Социальный проект. Понимаете?
Уровень дискурса.
Но оно и понятно, ведь сама статья есть что? 
Правильно, promoution книги.

Disclaimer
В целом no problem конечно. Социальный уровень дискурса интерпретации (мусоления) Дхаммы вполне нормален. Продуктом что угодно может оказаться. "Давайте будем нести искусство людям, берут они охотно старинные полотна" :-)

P.S. Слова у них тоже интересные бытуют "wellness" например :-)

----------

Фил (06.04.2019)

----------


## Цхултрим Тращи

> "So unless mindfulness is employed in the service of making the world a better place..."
> Социальный проект. Понимаете?


Можно при желании поспорить с автором статьи о том, что ‘making the world a better place’ так же далеко от целей буддизма, как и капитализм. Но это никак не инвалидирует то, что осознанность и капитализм несовместимы.




> Зрим глубжее :-) <…> Но оно и понятно, ведь сама статья есть что? 
> Правильно, promotion книги.


Давайте уж тогда не останавливаться на удобной глубине. Ну а книга — промоушен чего, по-вашему?

----------

Мансур (07.04.2019), Фил (07.04.2019)

----------


## Балдинг

> Можно при желании поспорить с автором статьи о том, что ‘making the world a better place’ так же далеко от целей буддизма, как и капитализм. Но это никак не инвалидирует то, что осознанность и капитализм несовместимы.
> 
> 
> Давайте уж тогда не останавливаться на удобной глубине. Ну а книга — промоушен чего, по-вашему?


Поясняю:
1. Высказывание было сделано не без иронии, о чем свидетельствовали обильно расставленные знаки :-)
2. По-видимому, при реакции на сообщение @*Фил* автором реакции (т.е. Балдингом) был прочитан не только буквальный план.
[На всякий случай подразверну идею под-буквальных планов... (думаю)... Как бы видите ли, один персонаж А, допустим, подвергает критике явление Х (минус фактор), апеллируя при этом к явлению Y (плюс фактор).
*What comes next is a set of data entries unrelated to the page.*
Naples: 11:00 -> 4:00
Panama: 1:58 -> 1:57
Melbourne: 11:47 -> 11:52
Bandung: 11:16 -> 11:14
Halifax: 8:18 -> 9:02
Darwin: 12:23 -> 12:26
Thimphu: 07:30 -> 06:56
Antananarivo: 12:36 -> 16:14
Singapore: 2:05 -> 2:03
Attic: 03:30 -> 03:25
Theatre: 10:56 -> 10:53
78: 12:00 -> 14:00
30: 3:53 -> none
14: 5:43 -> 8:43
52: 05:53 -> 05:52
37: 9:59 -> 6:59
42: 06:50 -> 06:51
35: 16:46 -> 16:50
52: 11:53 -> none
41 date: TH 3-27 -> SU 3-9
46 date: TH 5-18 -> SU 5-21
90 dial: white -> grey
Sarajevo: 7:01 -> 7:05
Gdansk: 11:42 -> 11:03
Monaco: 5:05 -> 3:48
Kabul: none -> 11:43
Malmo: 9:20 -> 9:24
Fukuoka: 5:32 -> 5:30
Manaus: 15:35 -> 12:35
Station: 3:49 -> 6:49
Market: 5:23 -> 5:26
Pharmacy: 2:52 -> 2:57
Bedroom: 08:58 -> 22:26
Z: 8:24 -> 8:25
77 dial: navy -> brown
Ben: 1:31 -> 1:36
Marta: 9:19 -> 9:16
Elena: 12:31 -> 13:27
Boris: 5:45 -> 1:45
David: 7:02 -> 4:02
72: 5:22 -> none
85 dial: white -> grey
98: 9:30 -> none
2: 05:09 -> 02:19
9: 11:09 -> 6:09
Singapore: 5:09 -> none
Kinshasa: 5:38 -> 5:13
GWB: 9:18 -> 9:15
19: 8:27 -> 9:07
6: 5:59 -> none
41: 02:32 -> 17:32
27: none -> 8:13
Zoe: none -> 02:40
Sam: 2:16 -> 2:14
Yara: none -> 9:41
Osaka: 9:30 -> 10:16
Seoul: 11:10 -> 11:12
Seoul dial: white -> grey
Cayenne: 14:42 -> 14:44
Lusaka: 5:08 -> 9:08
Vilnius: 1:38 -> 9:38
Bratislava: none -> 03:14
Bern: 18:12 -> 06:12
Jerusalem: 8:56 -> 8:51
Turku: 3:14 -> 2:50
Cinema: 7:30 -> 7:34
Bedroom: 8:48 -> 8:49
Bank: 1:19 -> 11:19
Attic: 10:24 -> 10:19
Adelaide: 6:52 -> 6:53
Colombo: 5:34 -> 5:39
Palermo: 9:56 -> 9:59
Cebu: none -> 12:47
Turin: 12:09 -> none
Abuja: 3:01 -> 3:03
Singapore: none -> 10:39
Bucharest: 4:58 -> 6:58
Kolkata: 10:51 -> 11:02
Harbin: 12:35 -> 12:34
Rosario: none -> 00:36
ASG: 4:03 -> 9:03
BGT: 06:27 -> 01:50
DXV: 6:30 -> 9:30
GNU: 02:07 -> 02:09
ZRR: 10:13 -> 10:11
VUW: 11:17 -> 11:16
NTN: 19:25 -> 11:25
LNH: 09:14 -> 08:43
В некоторых воспринимающих умах, по инерции, аромат плюс фактора распространяется на персонаж А. При этом не усматривается, что персонаж А, в принипе, сам находился, находится, будет находиться в той парадигме, на которой основывается и критикуемое им явление Х. Стоит только взять за основу более фундаментальный пласт явления Y.
На всякий случай приведу грубоватую _сферическую_ иллюстрацию... Представьте себе, что, допустим, где-то власть ставит себе задачей просветить необразованные массы, в смысле научения их чтению и письму... _исключительно_ в тех целях, чтобы это население читало приказы и постановления власти для облегчения для власти (*прагматика*) соответственно бремени управления данным населением.
Опять не улавливаете?
Тогда попробую так сказать. Когда Дхамма интерпретируется (мусолится) в *прагматических* социальных целях [по аналогии с декабристами, социалистами (Маркс, Ленин, Мао) и т.д.] и в этом видится *ее суть*, это соответствующим образом характеризует ум, понимающий дхамму таким образом]
Таким образом, моим намерением было _не опровергать_ впечатление Фила (или Цхултрима Тращи), но _дополнить диапазон_ восприятия наблюдаемого явления.
Почувствуйте, что называется, разницу.
Мое дело предложить, Ваше дело отказаться.
3. Насчет промоушена даже как-то писать неловко. Очередной гуманитарий сочинил гуманитарную книгу которую хочет продать + обычный комплекс потребностей литератора (идеолога и т.п.).
Вы вспомните, что в каком-то смысле буддология начиналась на английском языке.
Как бы там для "простого человека" широчайший доступ к реально серьезным источникам. Но "простой человек" предпочитает "периодику" на вроде тедовских миниатюр.

----------

Фил (07.04.2019)

----------


## Nirdosh Yogino

> ...ценности капитализма это индивидуализация и разделение, что в принципе противоречит осознанности.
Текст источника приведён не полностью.